§ EXERCISE DESCRIPTION: Using the material that follows, output exactly the lines from the one containing "стават минимални при" through the one containing "Практични съвети", with both ends kept.

§ DATASET CONTENT:
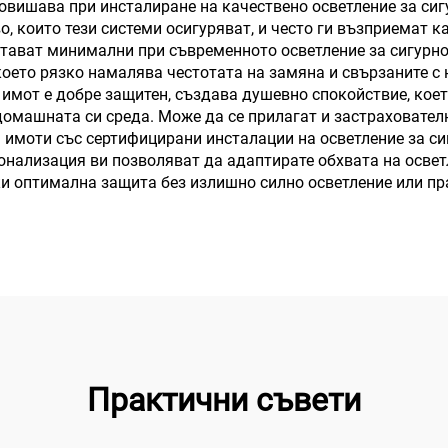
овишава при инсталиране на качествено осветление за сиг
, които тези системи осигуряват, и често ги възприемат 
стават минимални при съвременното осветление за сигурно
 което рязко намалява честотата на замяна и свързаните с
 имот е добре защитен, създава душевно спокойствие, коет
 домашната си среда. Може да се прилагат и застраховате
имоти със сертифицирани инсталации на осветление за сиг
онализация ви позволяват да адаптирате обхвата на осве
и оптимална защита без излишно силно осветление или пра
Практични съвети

---

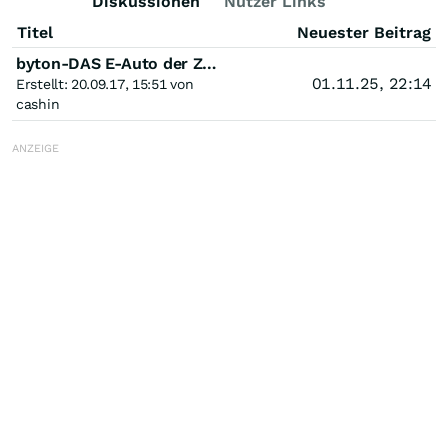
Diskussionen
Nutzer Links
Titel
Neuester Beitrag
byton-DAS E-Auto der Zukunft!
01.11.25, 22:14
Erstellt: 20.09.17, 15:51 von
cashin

§ WRITTEN RESPONSE:
стават минимални при съвременното осветление за сигурно
 което рязко намалява честотата на замяна и свързаните с
 имот е добре защитен, създава душевно спокойствие, коет
 домашната си среда. Може да се прилагат и застраховате
имоти със сертифицирани инсталации на осветление за сиг
онализация ви позволяват да адаптирате обхвата на осве
и оптимална защита без излишно силно осветление или пра
Практични съвети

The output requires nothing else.